Now for the more interesting part: why would you like to change the value in a DataValue? I see no reason why.
As a technical note most likely the reason why the method exist: I believe that is because of how the opc.tcp binary serialization is implemented
In a sense you do have a valid point, I would much prefer that the DataValue would be immutable and could not be changed. However the current implementation is what it is and changing that would break too many existing code so it most likely wont be changed.
– Bjarne
13:24, EET
July 20, 2015
Dear Bjarne,
thank you for your reply. In short terms :
My UaClient reads values from a given UaNode… user can define custom “postprocessors” which can be, for example manipulate values afterwards or check if a value is in a specific range (otherwise it should be removed from the list of values).
The order in which these postprocessors are executed is user defined. For example we have a value changer processer which multiplies the read value with 5 … and afterwards a “value limit” postprocesser resolves to false cause the value is now out of the configured range, so it shall remove this DataValue from the Collection which
cannot be archieved with the usual java iterator / for style (or simple remove operations on collections / maps).

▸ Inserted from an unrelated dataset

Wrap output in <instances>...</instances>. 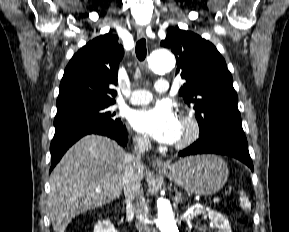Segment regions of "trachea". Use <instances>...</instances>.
Listing matches in <instances>:
<instances>
[{"label":"trachea","mask_w":289,"mask_h":232,"mask_svg":"<svg viewBox=\"0 0 289 232\" xmlns=\"http://www.w3.org/2000/svg\"><path fill=\"white\" fill-rule=\"evenodd\" d=\"M136 56L140 61H143L146 58L147 50H146V40L140 39L136 43Z\"/></svg>","instance_id":"obj_1"}]
</instances>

The workaround now is, that I create a new empty Collection and add only these values which where not filtered out by any defined postprocessors.
friendly regards
14:18, EET
July 20, 2015
Hello Bjarne,
i think it’s not weird to call a public method.
When calling a public method has strong side effects (like changes in hash-code) it
should be mentioned somewhere in the docs.
Otherwise simple code like below does not work:
// basic method which processes a set of DataValues
public void processValues(Set values)
{
// loop
for(Iterator iter = values.iterator(); iter.hasNext();)
{
// get the current value
DataValue value = iter.next();
// process value (may add some variant values)
processValue(value);
// a validity check
boolean isValid = isValidValue(value);
if (!isValid)
{
// this will not work! when processValue(…) has added a Variant to DataValue
// no exception, nothing, current value just remains in collection
iter.remove();
}
}
}
16:32, EET
April 3, 2012
I would say in 99% of the cases of calling a method named setXXX automatically implies it performs a side-effect which changes equals and so does hashcode (with the 1% being immutable classes which return copy of the object with that value changed, I have not seem much of those).
Anyway I suggest that you create your own container class for the value data. Initialize it based on the DataValue and do further processing using the container class.